Yasmin Alibhai-Brown Is A Stupid Moron

Yes, I know, I'm winning this year's award for stating the bleeding obvious with my headline. But really, if she's going to get paid handsomely for writing bollocks for the Independent, I can offer my services too - cheaper, and, I would hope, a fair deal more sensible too.

Today she turns her attack to the new immigration points system proposed by the Home Office. I can't say that I've looked at it in particular detail - it doesn't bother me too much, and I have other things to be doing with my time. Although it does seem to be pretty close to the sort of system that Michael Howard was advocating in 2004. Yet he was criticised by the Labour Party for playing the race card. Still, hypocrisy isn't much of a barrier for promotion within this government of ours.

What I do know is that Alibhai-Brown's reasons for opposing the new system, as outlined in her article today, are bullshit of the highest order. She asks us who we would have lost to Britain under the new system - and gives us the names Benjamin Zephaniah, Michael Portillo, and Chai Patel.
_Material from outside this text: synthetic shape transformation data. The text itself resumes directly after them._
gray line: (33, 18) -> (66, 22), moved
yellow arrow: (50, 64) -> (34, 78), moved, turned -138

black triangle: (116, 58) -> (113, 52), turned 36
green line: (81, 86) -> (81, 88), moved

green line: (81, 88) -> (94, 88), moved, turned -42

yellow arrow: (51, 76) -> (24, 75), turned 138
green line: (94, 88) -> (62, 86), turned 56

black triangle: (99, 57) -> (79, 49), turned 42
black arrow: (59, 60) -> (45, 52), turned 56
Benjamin Zephaniah is a native of that great British city, Birmingham. He would not have been rejected as a "Rastaman" because he would have been entitled to live in this country by his birth.

Michael Portillo's parents were political exiles from Spain. No-one sensible (and no-one from the government, either), as far as I can see, is arguing that we should refuse to grant asylum to genuine cases. Moreover, with Portillo's parents being Spanish, they would be entitled to come and move to Britain to work anyway under current EU law.
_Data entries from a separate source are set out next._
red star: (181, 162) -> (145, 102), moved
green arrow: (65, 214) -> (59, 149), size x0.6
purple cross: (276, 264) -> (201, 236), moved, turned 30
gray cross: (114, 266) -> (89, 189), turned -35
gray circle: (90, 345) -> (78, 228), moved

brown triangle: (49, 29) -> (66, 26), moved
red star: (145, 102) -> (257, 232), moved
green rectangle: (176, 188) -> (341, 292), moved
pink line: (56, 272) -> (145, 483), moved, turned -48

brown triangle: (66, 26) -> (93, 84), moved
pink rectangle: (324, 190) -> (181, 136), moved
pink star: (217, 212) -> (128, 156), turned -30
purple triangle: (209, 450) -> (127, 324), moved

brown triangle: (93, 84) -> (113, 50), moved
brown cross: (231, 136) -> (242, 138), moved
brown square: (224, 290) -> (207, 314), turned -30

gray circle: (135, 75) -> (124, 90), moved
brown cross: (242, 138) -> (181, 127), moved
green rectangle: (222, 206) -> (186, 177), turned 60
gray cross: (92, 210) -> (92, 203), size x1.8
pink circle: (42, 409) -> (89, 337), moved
Chai Patel's parents were exiles from Uganda. Again, their reasons for coming to Britain had nothing to do with economic migration, and everything to do with the need to flee from political persecution. You would expect that someone like Alibhai-Brown, herself a Ugandan exile, would understand the difference.

But, alas, no. The fact is that none of the people she claims would have been kept out of Britain under the current system would have been - because their reasons for coming here are totally different. If she wants to criticise the system, she should deal with the system on its own terms. And not insult the intelligence of the reader by resorting to specious, vacuous, demonstrably false arguments.